• **WHAT IS REQUIRED**:
This calls for a verbatim copy of all the data, with no images carried over.

[Page images and extracted text]
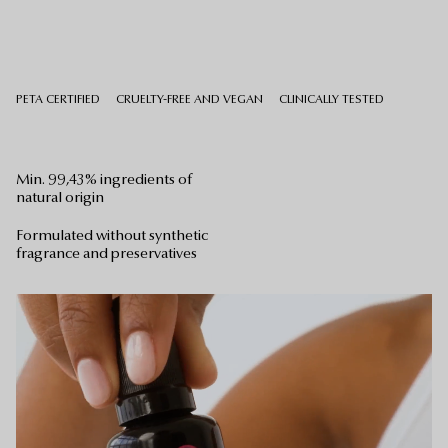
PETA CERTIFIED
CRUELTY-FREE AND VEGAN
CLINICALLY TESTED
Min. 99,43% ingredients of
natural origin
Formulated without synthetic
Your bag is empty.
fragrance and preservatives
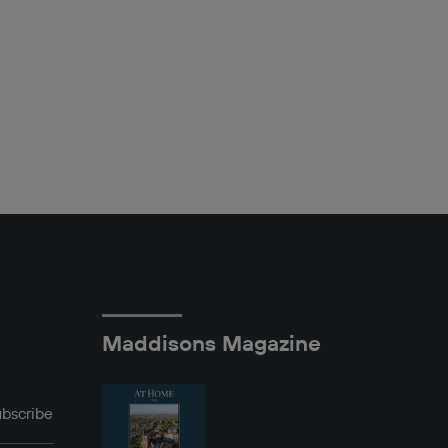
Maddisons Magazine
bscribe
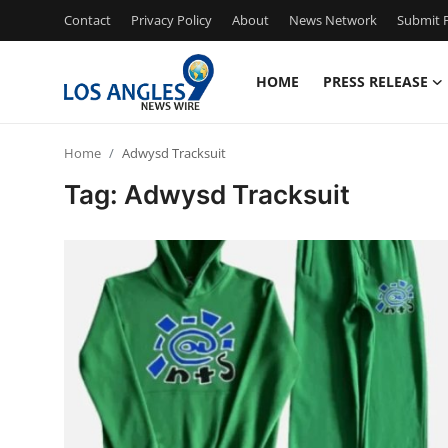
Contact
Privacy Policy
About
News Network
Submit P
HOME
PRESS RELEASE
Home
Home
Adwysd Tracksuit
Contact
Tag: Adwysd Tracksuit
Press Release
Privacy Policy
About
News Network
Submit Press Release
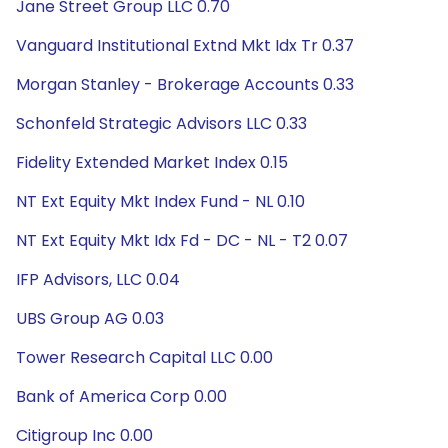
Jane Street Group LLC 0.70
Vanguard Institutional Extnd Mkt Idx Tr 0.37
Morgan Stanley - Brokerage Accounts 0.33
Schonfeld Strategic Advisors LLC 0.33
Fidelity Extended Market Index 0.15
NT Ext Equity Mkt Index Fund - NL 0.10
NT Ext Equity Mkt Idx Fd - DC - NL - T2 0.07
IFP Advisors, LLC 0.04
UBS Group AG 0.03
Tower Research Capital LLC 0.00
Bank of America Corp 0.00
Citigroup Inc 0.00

• **RESULT FOR THIS TASK**:
PETA CERTIFIED
CRUELTY-FREE AND VEGAN
CLINICALLY TESTED
Min. 99,43% ingredients of
natural origin
Formulated without synthetic
Your bag is empty.
fragrance and preservatives
Maddisons Magazine
bscribe
Contact
Privacy Policy
About
News Network
Submit P
HOME
PRESS RELEASE
Home
Home
Adwysd Tracksuit
Contact
Tag: Adwysd Tracksuit
Press Release
Privacy Policy
About
News Network
Submit Press Release
Jane Street Group LLC 0.70
Vanguard Institutional Extnd Mkt Idx Tr 0.37
Morgan Stanley - Brokerage Accounts 0.33
Schonfeld Strategic Advisors LLC 0.33
Fidelity Extended Market Index 0.15
NT Ext Equity Mkt Index Fund - NL 0.10
NT Ext Equity Mkt Idx Fd - DC - NL - T2 0.07
IFP Advisors, LLC 0.04
UBS Group AG 0.03
Tower Research Capital LLC 0.00
Bank of America Corp 0.00
Citigroup Inc 0.00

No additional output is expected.